# Apartment Woodworking



## BustedClock (Jun 30, 2011)

My wife and I (whom I love dearly) are having a… "discussion" about where I can do my woodworking. We live in a smallish two-bedroom apartment with no garages. The kids are long gone, but our son and his family live in the same city with us (Denver, CO). Our daughter lives on the east coast and comes to visit us once or twice per year. All the above is by way of saying that we need that 2nd bedroom to be available as a bedroom-once in a while. I argue that there's enough room in the bedroom to work (all hand tools) and, with a little straightening up and putting things away, still have a place for our daughter, and grandson, to sleep.

The one thing SWMBO comes back to is that, "Nobody does woodworking in their apartment!" I said that's not the case, but she responded, "Who do you know that works in their apartment?" Hence this post. A show of hands, please, for those who find some way to do woodworking in their apartments, while keeping peace in the family?

It's not that the future of our marriage hangs in the balance, but that I would be able to satisfy the jones I have for running a well-tuned plane across a piece of wood. Oh, and she only asked me to name THREE people. But, the more the merrier.

Thanks, folks.


----------



## Loren (May 30, 2008)

I don't do woodworking in an apartment but I
have. Imo, it would be ideal in such a situation
to focus on veneering, miniatures or stringed
instruments. General cabinet and furniture
making is way too messy.

You can of course make furniture using hand
tools only which makes the mess a lot easier
to clean up. Power tools like routers and 
circular saws spray debris all over the place.


----------



## TravisH (Feb 6, 2013)

I build things in our house at times if that counts. Have done several glue ups in the kitchen, built several fish tank stands in the den, and made hundreds of fishing lures in various rooms of our house.

Set a small band saw up in the living room and cut out hundreds of blanks in the living room and have had the scroll saw in the set up on the ding room table to make Christmas ornaments.

I always clean up after keep things orderly and put things away when needed. It really wouldn't be a discussion. I would explain to my wife I will be building a murphy bed to fold up and stay clean and can store tools under it when the room is in use by visitors.

My wife read your post and laughed and said it didn't make much sense.

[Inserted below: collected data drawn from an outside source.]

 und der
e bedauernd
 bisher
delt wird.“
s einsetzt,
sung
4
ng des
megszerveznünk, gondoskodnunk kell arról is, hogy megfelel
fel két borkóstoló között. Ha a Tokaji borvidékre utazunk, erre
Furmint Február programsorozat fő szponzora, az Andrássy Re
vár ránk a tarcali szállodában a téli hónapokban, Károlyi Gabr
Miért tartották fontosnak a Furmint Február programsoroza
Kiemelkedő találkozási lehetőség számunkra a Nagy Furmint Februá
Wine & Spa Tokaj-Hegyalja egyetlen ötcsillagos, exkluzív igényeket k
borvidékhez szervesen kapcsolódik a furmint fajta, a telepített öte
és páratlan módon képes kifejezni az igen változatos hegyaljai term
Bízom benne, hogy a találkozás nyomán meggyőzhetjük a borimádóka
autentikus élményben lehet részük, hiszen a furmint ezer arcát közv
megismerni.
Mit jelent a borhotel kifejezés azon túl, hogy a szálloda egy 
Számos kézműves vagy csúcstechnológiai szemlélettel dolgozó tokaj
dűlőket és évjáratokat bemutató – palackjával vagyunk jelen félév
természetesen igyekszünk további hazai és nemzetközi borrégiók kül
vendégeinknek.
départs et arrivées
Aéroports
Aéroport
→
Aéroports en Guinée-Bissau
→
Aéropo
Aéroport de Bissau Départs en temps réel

You do with out for most of the year so she can have a spare bedroom all year for a week or two of guest stays.


----------



## sras (Oct 31, 2009)

This is the best example I know of. He makes amazing creations in a closet!


----------



## Mosquito (Feb 15, 2012)

I don't anymore, but I did for 2 years










I later switched out the canvas drop cloth for a couple of those vinyl carpet runners, which I would then just roll up when I needed the spare bedroom as a guest room (only happened twice, as I had a hide-a-bed couch in the living room otherwise). Do what'cha gotta do


----------



## MrUnix (May 18, 2012)

As someone who has a Makita 2030 combo jointer/planer in the living room… I don't see a problem 

Cheers,
Brad


----------



## oldnovice (Mar 7, 2009)

My late uncle in Germany had a 3' square table in the corner of the basement where he did all his work.
He could only have that much space because the laundry, shower, and storage space was also down there. 
However, he did not have a single power tools, only hand tools.


----------



## DS (Oct 10, 2011)

I did this project in an apartment.

Cleaning up was nearly impossible as wood chips go EVERYWHERE.
It's easier when you can get out the leaf blower and clear the garage of dust and wood chips.

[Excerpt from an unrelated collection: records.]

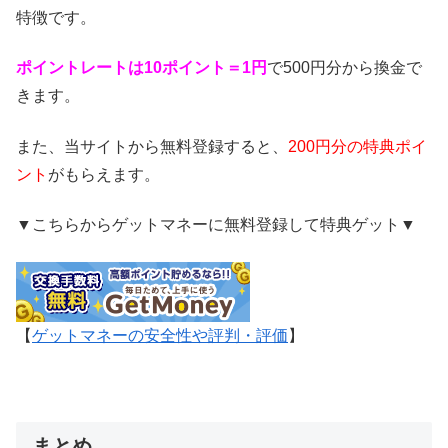
特徴です。
ポイントレートは10ポイント＝1円
で500円分から換金で
きます。
また、当サイトから無料登録すると、
200円分の特典ポイ
ント
がもらえます。
▼こちらからゲットマネーに無料登録して特典ゲット▼
【
ゲットマネーの安全性や評判・評価
】
まとめ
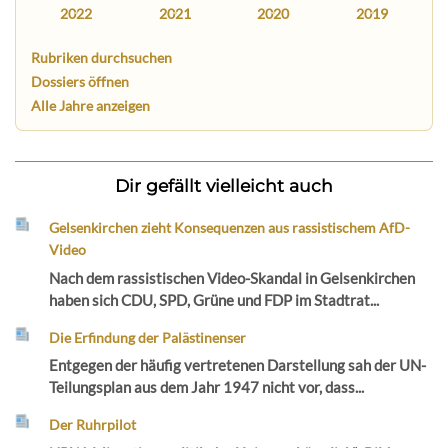
2022
2021
2020
2019
Rubriken durchsuchen
Dossiers öffnen
Alle Jahre anzeigen
Dir gefällt vielleicht auch
Gelsenkirchen zieht Konsequenzen aus rassistischem AfD-
Video
Nach dem rassistischen Video-Skandal in Gelsenkirchen
haben sich CDU, SPD, Grüne und FDP im Stadtrat...
Die Erfindung der Palästinenser
Entgegen der häufig vertretenen Darstellung sah der UN-
Teilungsplan aus dem Jahr 1947 nicht vor, dass...
Der Ruhrpilot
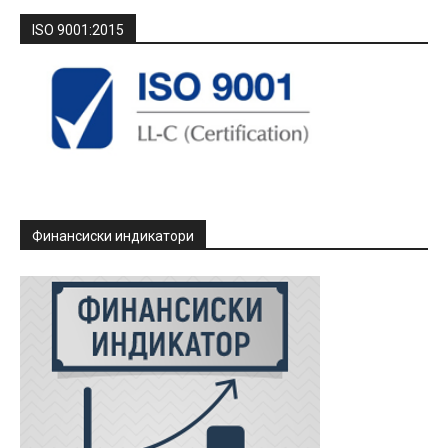
ISO 9001:2015
Финансиски индикатори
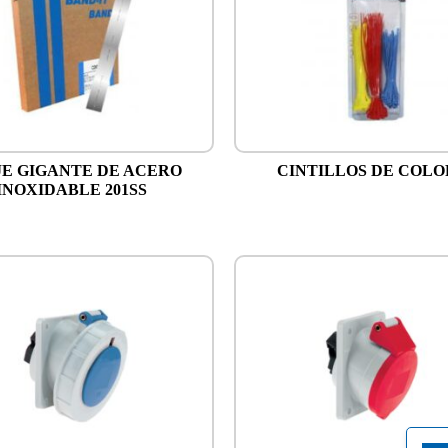
JE GIGANTE DE ACERO
CINTILLOS DE COLO
INOXIDABLE 201SS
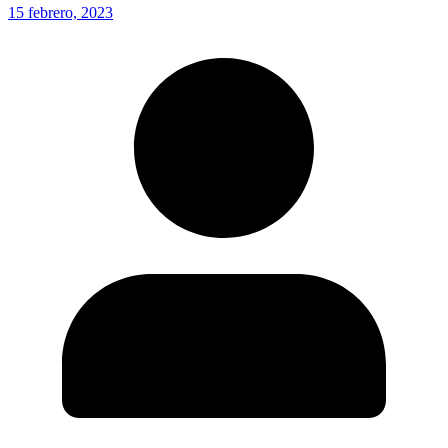
15 febrero, 2023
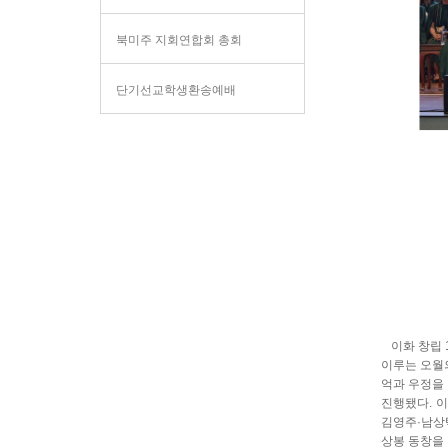
북미주 지회연합회 총회
단기선교학생환송예배
이화 창립 1
이루는 오월
억과 우정을 
진행됐다. 이
김영주·남상택
상봉 동창을 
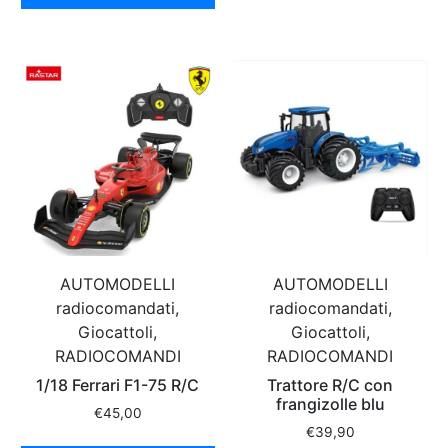
AUTOMODELLI
AUTOMODELLI
radiocomandati,
radiocomandati,
Giocattoli,
Giocattoli,
RADIOCOMANDI
RADIOCOMANDI
1/18 Ferrari F1-75 R/C
Trattore R/C con
frangizolle blu
€
45,00
€
39,90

You certainly are limited in what you can do inside the house, but, everyone starts where they are, right?


----------



## knockknock (Jun 13, 2012)

I do woodworking in my apartment with hand tools (check my projects and workshop).


----------



## Gilley23 (May 9, 2017)

Brother, IT DOESN'T MATTER WHAT ANYBODY ELSE DOES!!!! I would hate to live life doing what I'm doing only because others are doing it that way.

Your wife seriously wants you to forgo what you truly enjoy doing just to have the bedroom free and clear for two weeks out of the year? That's ridiculous and very honestly, truly selfish.

You know when company is coming over and will have plenty of time, even if it's only two days, to have a single bedroom cleaned up, kid friendly and guest ready.


----------



## JJohnston (May 22, 2009)

Look up a Lumberjock named Dilo Marcio Fernandino. He hasn't been around in several years, but he did magnificent Rococo-style work in a utility closet in his apartment.


----------



## wood2woodknot (Dec 30, 2012)

"That's ridiculous and very honestly, truly selfish." 
_
Well, maybe just someone who is an OCD Neat Freak. Keep the door shut and the room clean and semi oranized. I used to use the kitchen for a photo lab in the day when you used real chemicals and film and prints hanging up to dry.


----------



## oldnovice (Mar 7, 2009)

Remember, *where there is a will there is a way!*


----------



## papadan (Mar 6, 2009)

I live in a very small 2 bedroom house. My shop is the second bedroom. A small bench to house your tools and a shave horse to work on and you are in business.


----------



## OleGrump (Jun 16, 2017)

Hi Clock,

Sounds like my "Beloved Spouse" (?) For at least 5 1/2 years I lived in an condominium which was originally built as apartments. Therefore, NO fancy condo frills, just an old apartment. You're damned skippy I did woodworking projects there !!! OK, I did use mostly, but not strictly hand tools. OK, I did use my Workmate as I did not have a real workbench there (although I could have built a smallish one). And I DID use my Rigid wet/dry vac for clean up. When I married and we bought a house, a woodworking area was a NEED and not a "want".
I have had the "discussion" with the Missus. "If you try to force me to give up my passion, and make me sit here staring at the four walls bored to suicidal, every day I will wind up hating you more for it. SO, if you want me to make the decision between you and my tools, I'll get your suitcase. (I even held the door open for her one day…..)
She got the point. I'm not normally "bossy" or demanding, and in fact, I encourage my good lady to pursue her own hobbies/activities. I just want her to extend the same courtesy to me. You points are valid. The spare room can certainly be cleaned up in time for an impending visit a couple of times time year. Between the visits, you are paying rent for a certain amount of space that sits idle. Why not put it to use and work some wood….?
BTW, Yes, I am still happily married. She's learned that things work well if we don't try to interfere with each other's respective hobbies. Having to visit yarn shops sometimes is a small price to pay for peaceful shop time.


----------